Quant à Dongxue, il était encore plus remarquable. Froid et taciturne comme son nom le laissait présager, il connaissait néanmoins quelques arts martiaux.

« Mademoiselle, il est presque l'heure. Madame presse quelqu'un de partir. » Ouyang Yue se demandait encore qui était Dongxue lorsque Chuncao, vêtue de vert, fit irruption, interrompant ses pensées. Son regard la scruta de haut en bas. Ouyang Yue savait que c'était le Banquet Impérial d'Été et que tous les nobles les plus en vue de la capitale seraient présents. Tant de regards étaient braqués sur elle, et elle ne pouvait se permettre la moindre erreur. Après l'avoir dévisagée, Chuncao s'exclama : « Mademoiselle, vous êtes si belle ! »

Ouyang Yue hocha la tête et sortit de la pièce. Dong Xue l'attendait dehors. Ouyang Yue lui sourit et demanda : « Où en est l'affaire que je t'ai demandé d'examiner ? »

Dongxue resta impassible, ses yeux papillonnant légèrement : « Il y a plusieurs forges dans la capitale ; je vais devoir me renseigner davantage. »

Ouyang Yue s'était déjà éloignée. En observant sa silhouette, Dong Xue fronça légèrement les sourcils, un air pensif dans les yeux.

Quand Ouyang Yue arriva dans la salle, tout le monde était déjà là. Tante Hua dit avec sarcasme

: «

Pas étonnant que la troisième demoiselle soit si lente. Regardez comme elle est élégamment vêtue

! Madame a bien mérité d’attendre encore un peu. La troisième demoiselle sera assurément le centre de l’attention au banquet aujourd’hui.

»

Ouyang Yue esquissa un sourire. Elle soupçonnait que cette tante Hua était vraiment une écervelée. Elle lança un regard à tante Hua et renifla : « Pourquoi tante Hua est-elle venue ici aussi ? Maman a Lin Mama à ses côtés. Je ne pense pas que tu aies besoin de venir la servir. »
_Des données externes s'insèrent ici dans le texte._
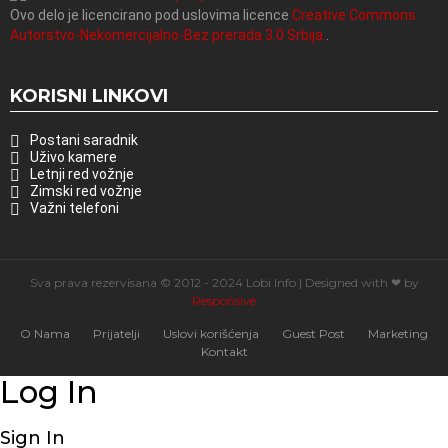
Ovo delo je licencirano pod uslovima licence
Creative Commons
Autorstvo-Nekomercijalno-Bez prerada 3.0 Srbija.
.
KORISNI LINKOVI
Postani saradnik
Uživo kamere
Letnji red vožnje
Zimski red vožnje
Važni telefoni
Sva prava rezervisana © 2012 - 2024 Lobi Info | Designed with ❤ by
Responsive
O Nama
Prijatelji
Uslovi korišćenja
Guest Post
Marketing
Kontakt
Log In
Sign In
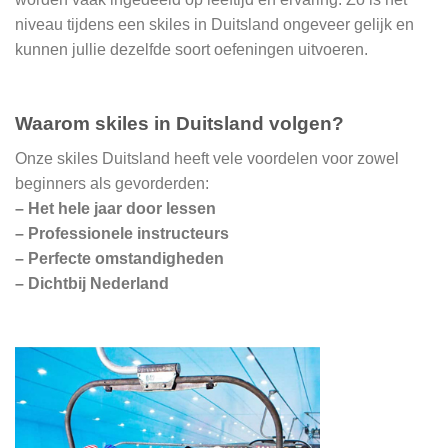
niveau tijdens een skiles in Duitsland ongeveer gelijk en
kunnen jullie dezelfde soort oefeningen uitvoeren.
Waarom skiles in Duitsland volgen?
Onze skiles Duitsland heeft vele voordelen voor zowel
beginners als gevorderden:
– Het hele jaar door lessen
– Professionele instructeurs
– Perfecte omstandigheden
– Dichtbij Nederland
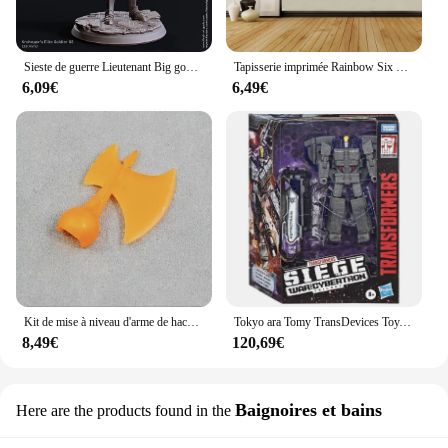
Sieste de guerre Lieutenant Big gobelin terminé en scène de siège, pièces explorez ecs du MDN, équipe de course
Tapisserie imprimée Rainbow Six Siege Frost Trap, tapisserie décorative adaptée au salon et à la chambre
6,09€
6,49€
Kit de mise à niveau d'arme de hache en résine pour siège, Earthrise, OP Commander, accessoires de figurine en verre brisé, en stock
Tokyo ara Tomy TransDevices Toy, série Siège WFC-S51 STRAtrain Action Figure, Collection Robot, Jouet pour enfants Hobby, En stock
8,49€
120,69€
Baignoires et bains
Here are the products found in the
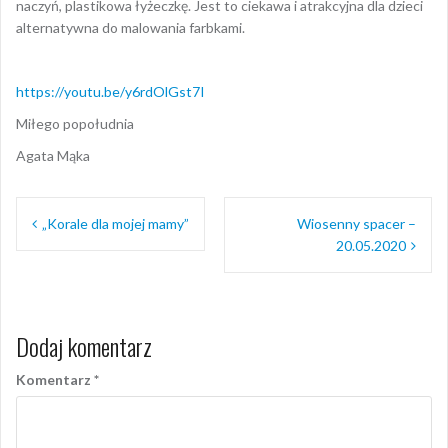
naczyń, plastikowa łyżeczkę. Jest to ciekawa i atrakcyjna dla dzieci
alternatywna do malowania farbkami.
https://youtu.be/y6rdOlGst7I
Miłego popołudnia
Agata Mąka
Nawigacja
„Korale dla mojej mamy”
Wiosenny spacer –
wpisu
20.05.2020
Dodaj komentarz
Komentarz
*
L'expression de tante Hua changea instantanément. Les règles pour assister au banquet impérial étaient très strictes. Sans parler d'une concubine comme elle, pratiquement une servante, voire même la fille d'une concubine, pratiquement une maîtresse, qui n'était pas autorisée à y assister si les choses devaient être aussi particulières. Si tante Hua y allait, ne serait-elle pas simplement au service d'une servante ? Comme tante Hua venait d'un bordel, Madame Ning ne l'emmenait jamais avec elle lorsqu'elle sortait. Aujourd'hui, Ouyang Yue et sa suite étaient allées au banquet impérial, alors elle était naturellement mécontente et cherchait à semer la zizanie. Qui aurait cru qu'Ouyang Yue l'humilierait !

Ouyang Yue l'ignora et s'avança avec un sourire, prenant la main de Ning Shi

: «

Maman, vous êtes encore plus élégante et digne aujourd'hui. Hélas, je ne sais pas quoi mettre. J'ai fouillé dans toute ma malle, mais rien ne peut égaler l'élégance de Maman.

» Elle fit la moue en parlant.

Ning sourit légèrement : « Tu ne cherches pas juste des excuses parce que tu as fait la grasse matinée, n'est-ce pas ? Mais si tu veux apprendre à t'habiller, tu devrais prendre exemple sur tes grandes sœurs. »

Ouyang Yue les regarda avec un demi-sourire. L'une était vêtue d'un violet clair qui lui donnait une allure mystérieuse et noble, tandis que l'autre, en blanc uni, arborait une élégance et un raffinement incomparables. Elles avaient vraiment le sens du style. Cependant, elle perçut l'indifférence dans la voix de Ning Shi. Il était clair que ce dernier était encore très perturbé par les événements survenus quinze jours auparavant.

Les expressions d'Ouyang Hua et d'Ouyang Rou changèrent légèrement, mais ils sourirent et hochèrent vigoureusement la tête.